**TASK PROMPT:**
Transcribe the listing exactly; drop the images.

**MATERIAL FOR THIS EXERCISE:**
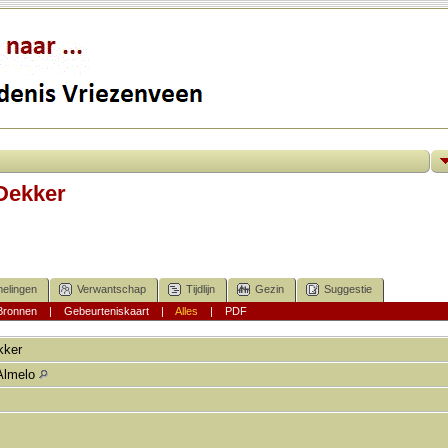
Dekker
elingen
Verwantschap
Tijdlijn
Gezin
Suggestie
Bronnen
|
Gebeurteniskaart
|
Alles
|
PDF
kker
Almelo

**SOLVED EXERCISE:**
Dekker
elingen
Verwantschap
Tijdlijn
Gezin
Suggestie
Bronnen
|
Gebeurteniskaart
|
Alles
|
PDF
kker
Almelo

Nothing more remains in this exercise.